====== Material shown

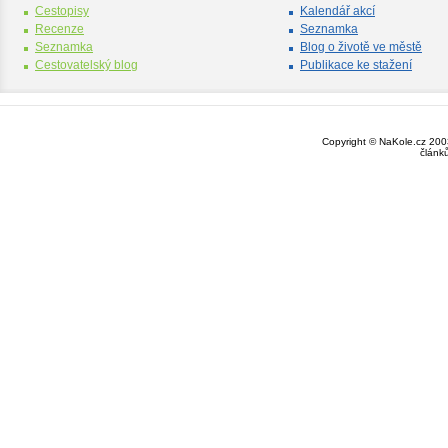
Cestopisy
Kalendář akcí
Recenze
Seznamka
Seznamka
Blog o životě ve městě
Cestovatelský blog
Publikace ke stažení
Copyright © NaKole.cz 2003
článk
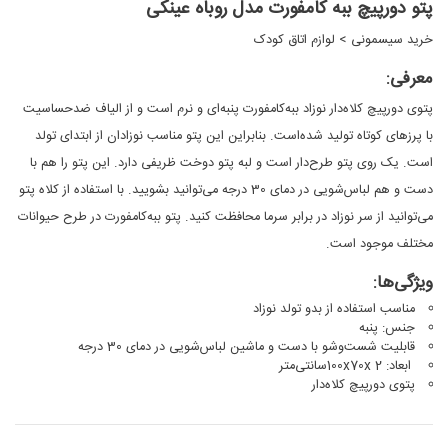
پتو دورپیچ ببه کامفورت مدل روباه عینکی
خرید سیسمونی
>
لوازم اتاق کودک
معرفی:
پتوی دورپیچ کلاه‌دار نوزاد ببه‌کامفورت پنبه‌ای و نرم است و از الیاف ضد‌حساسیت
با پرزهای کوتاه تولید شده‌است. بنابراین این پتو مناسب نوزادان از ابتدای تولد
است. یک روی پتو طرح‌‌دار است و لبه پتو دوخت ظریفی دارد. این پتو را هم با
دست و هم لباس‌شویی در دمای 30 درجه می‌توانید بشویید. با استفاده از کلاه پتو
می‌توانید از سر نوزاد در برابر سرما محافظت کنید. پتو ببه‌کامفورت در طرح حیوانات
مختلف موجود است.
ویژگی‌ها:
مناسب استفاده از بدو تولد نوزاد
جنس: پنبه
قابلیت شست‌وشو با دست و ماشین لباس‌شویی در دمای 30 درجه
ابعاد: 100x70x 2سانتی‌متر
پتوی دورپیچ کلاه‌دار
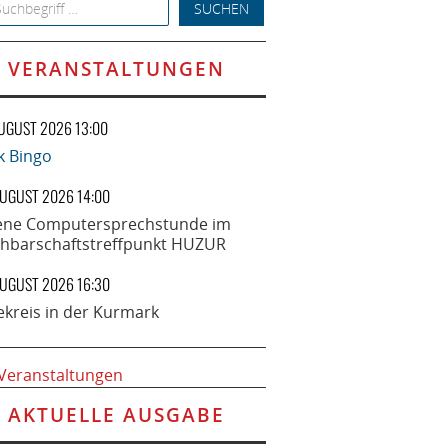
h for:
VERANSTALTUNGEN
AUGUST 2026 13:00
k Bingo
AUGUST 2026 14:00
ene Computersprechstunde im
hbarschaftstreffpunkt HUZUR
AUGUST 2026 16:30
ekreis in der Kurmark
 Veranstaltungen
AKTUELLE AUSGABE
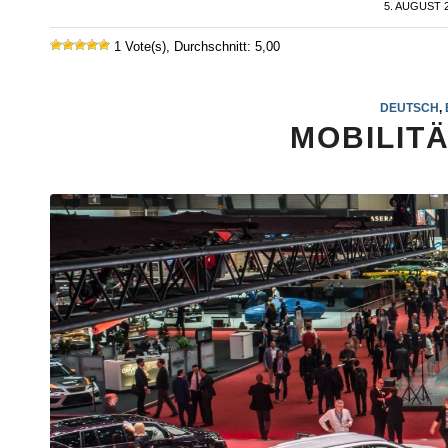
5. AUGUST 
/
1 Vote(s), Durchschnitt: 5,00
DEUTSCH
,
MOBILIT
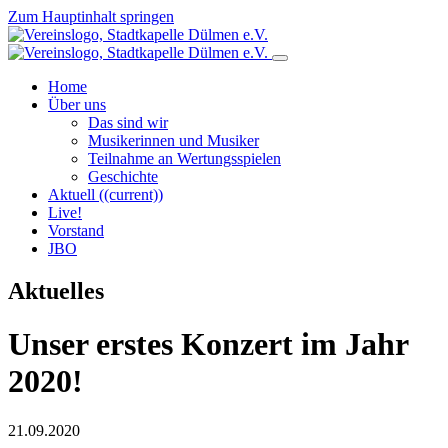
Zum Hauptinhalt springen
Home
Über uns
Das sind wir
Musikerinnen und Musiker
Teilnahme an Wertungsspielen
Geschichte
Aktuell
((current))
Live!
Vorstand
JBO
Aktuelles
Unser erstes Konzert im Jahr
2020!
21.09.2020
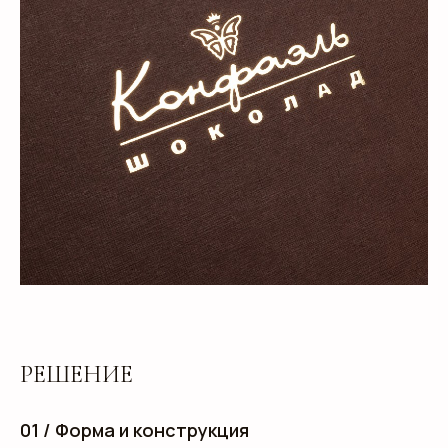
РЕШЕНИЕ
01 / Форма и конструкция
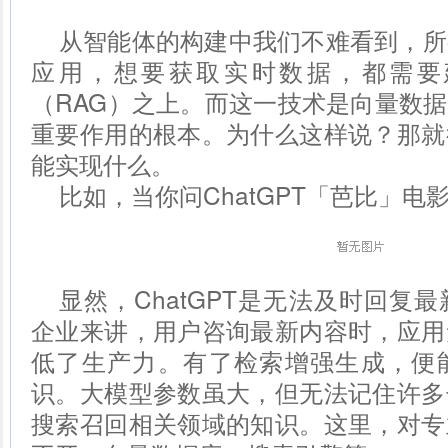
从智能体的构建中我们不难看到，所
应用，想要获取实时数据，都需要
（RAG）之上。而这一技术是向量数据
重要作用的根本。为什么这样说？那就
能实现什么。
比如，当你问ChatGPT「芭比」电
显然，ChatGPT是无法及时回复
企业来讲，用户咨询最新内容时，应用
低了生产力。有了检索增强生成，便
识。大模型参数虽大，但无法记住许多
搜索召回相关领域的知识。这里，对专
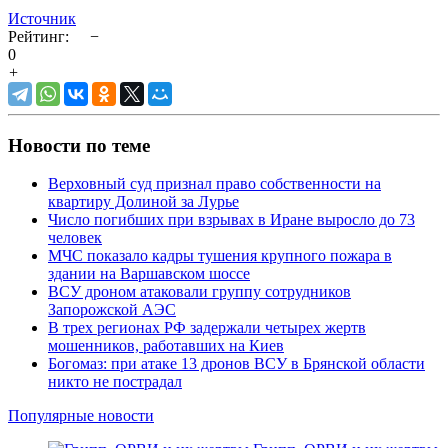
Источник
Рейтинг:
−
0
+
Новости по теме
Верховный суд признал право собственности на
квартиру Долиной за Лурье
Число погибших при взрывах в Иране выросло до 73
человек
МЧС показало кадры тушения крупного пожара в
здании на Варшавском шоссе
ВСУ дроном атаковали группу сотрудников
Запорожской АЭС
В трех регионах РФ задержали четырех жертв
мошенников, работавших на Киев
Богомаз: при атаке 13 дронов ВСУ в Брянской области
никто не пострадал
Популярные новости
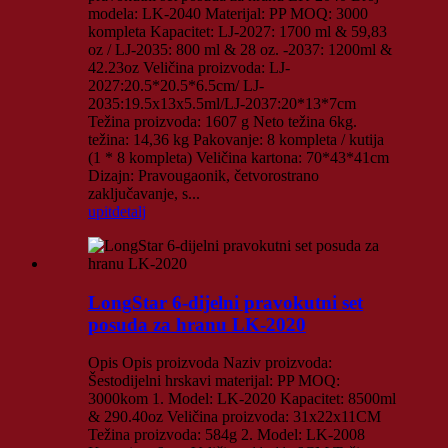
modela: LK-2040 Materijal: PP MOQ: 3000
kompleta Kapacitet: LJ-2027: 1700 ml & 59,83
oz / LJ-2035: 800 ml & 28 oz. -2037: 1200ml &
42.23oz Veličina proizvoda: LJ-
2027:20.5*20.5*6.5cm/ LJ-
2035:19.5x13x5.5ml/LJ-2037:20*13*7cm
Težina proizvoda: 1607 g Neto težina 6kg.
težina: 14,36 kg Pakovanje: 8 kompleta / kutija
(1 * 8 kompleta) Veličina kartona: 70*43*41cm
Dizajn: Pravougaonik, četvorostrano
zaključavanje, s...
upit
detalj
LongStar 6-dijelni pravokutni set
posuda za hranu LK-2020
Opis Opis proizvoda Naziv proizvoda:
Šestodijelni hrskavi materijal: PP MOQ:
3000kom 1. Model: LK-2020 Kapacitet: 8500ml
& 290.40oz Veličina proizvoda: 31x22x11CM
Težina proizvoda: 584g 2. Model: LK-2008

============

Given the entries above, transcribe exactly the lines from the one holding "应用，想要获取实时数据，都需要" through the one holding "квартиру Долиной за Лурье"; pictures do not belong in the transcription.

# Answer to the problem
应用，想要获取实时数据，都需要
（RAG）之上。而这一技术是向量数据
重要作用的根本。为什么这样说？那就
能实现什么。
比如，当你问ChatGPT「芭比」电
显然，ChatGPT是无法及时回复
企业来讲，用户咨询最新内容时，应用
低了生产力。有了检索增强生成，便
识。大模型参数虽大，但无法记住许多
搜索召回相关领域的知识。这里，对专
Источник
Рейтинг:
−
0
+
Новости по теме
Верховный суд признал право собственности на
квартиру Долиной за Лурье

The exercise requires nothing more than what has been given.